After removing every image, reproduce the data exactly as it appears.

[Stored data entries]
* * * * *

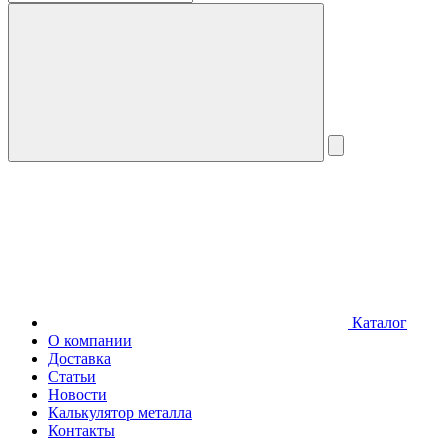
Каталог
О компании
Доставка
Статьи
Новости
Калькулятор металла
Контакты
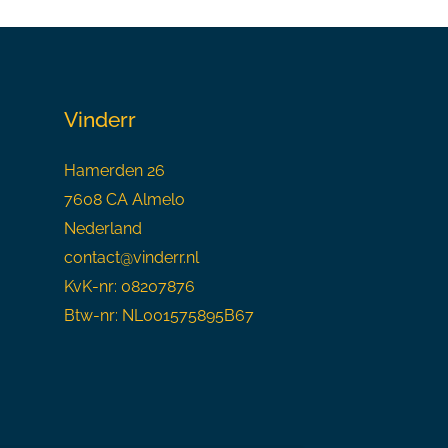
Vinderr
Hamerden 26
7608 CA Almelo
Nederland
contact@vinderr.nl
KvK-nr: 08207876
Btw-nr: NL001575895B67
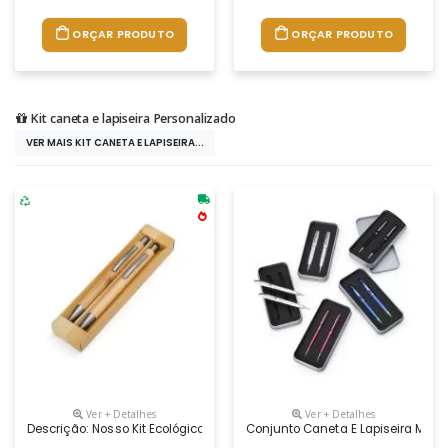
ORÇAR PRODUTO
ORÇAR PRODUTO
Kit caneta e lapiseira Personalizado
VER MAIS KIT CANETA E LAPISEIRA...
Ver + Detalhes
Ver + Detalhes
Descrição: Nosso Kit Ecológico De Caneta E Lapiseira De Bambu É Exc
Conjunto Caneta E Lapiseira Metal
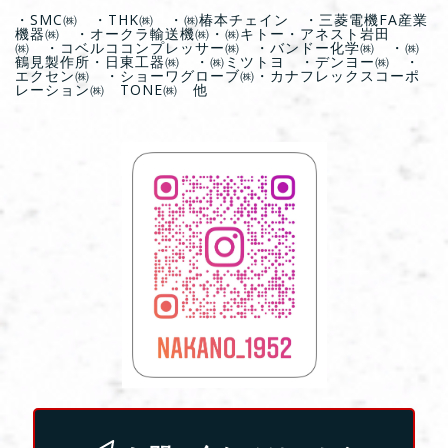
・SMC㈱ ・THK㈱ ・㈱椿本チェイン ・三菱電機FA産業
機器㈱ ・オークラ輸送機㈱・㈱キトー・アネスト岩田
㈱ ・コベルココンプレッサー㈱ ・バンドー化学㈱ ・㈱
鶴見製作所・日東工器㈱ ・㈱ミツトヨ ・デンヨー㈱ ・
エクセン㈱ ・ショーワグローブ㈱・カナフレックスコーポ
レーション㈱ TONE㈱ 他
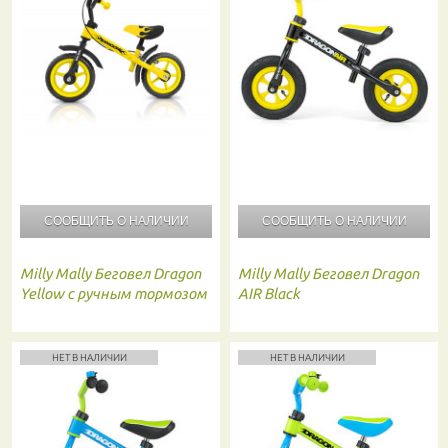
СООБЩИТЬ О
НАЛИЧИИ
СООБЩИТЬ О
НАЛИЧИИ
Milly Mally
Беговел Dragon
Milly Mally
Беговел Dragon
Yellow с ручным тормозом
AIR Black
НЕТ В НАЛИЧИИ
НЕТ В НАЛИЧИИ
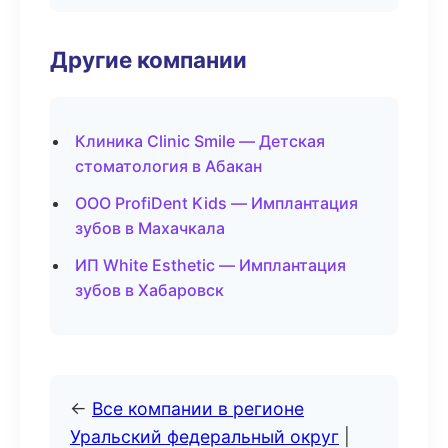
Другие компании
Клиника Clinic Smile — Детская
стоматология в Абакан
ООО ProfiDent Kids — Имплантация
зубов в Махачкала
ИП White Esthetic — Имплантация
зубов в Хабаровск
←
Все компании в регионе
Уральский федеральный округ
|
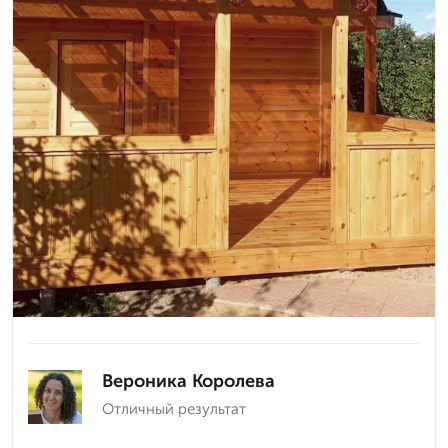
Вероника Королева
Отличный результат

* * * * *

# Response to the task:
Каталог
О компании
Доставка
Статьи
Новости
Калькулятор металла
Контакты
Vinderr
Hamerden 26
7608 CA Almelo
Nederland
contact@vinderr.nl
KvK-nr: 08207876
Btw-nr: NL001575895B67
ORÇAR PRODUTO
ORÇAR PRODUTO
Kit caneta e lapiseira Personalizado
VER MAIS KIT CANETA E LAPISEIRA...
Ver + Detalhes
Ver + Detalhes
Descrição: Nosso Kit Ecológico De Caneta E Lapiseira De Bambu É Exc
Conjunto Caneta E Lapiseira Metal
・SMC㈱ ・THK㈱ ・㈱椿本チェイン ・三菱電機FA産業
機器㈱ ・オークラ輸送機㈱・㈱キトー・アネスト岩田
㈱ ・コベルココンプレッサー㈱ ・バンドー化学㈱ ・㈱
鶴見製作所・日東工器㈱ ・㈱ミツトヨ ・デンヨー㈱ ・
エクセン㈱ ・ショーワグローブ㈱・カナフレックスコーポ
レーション㈱ TONE㈱ 他
СООБЩИТЬ О
НАЛИЧИИ
СООБЩИТЬ О
НАЛИЧИИ
Milly Mally
Беговел Dragon
Milly Mally
Беговел Dragon
Yellow с ручным тормозом
AIR Black
НЕТ В НАЛИЧИИ
НЕТ В НАЛИЧИИ
Другие компании
Клиника Clinic Smile — Детская
стоматология в Абакан
ООО ProfiDent Kids — Имплантация
зубов в Махачкала
ИП White Esthetic — Имплантация
зубов в Хабаровск
←
Все компании в регионе
Уральский федеральный округ
|
Вероника Королева
Отличный результат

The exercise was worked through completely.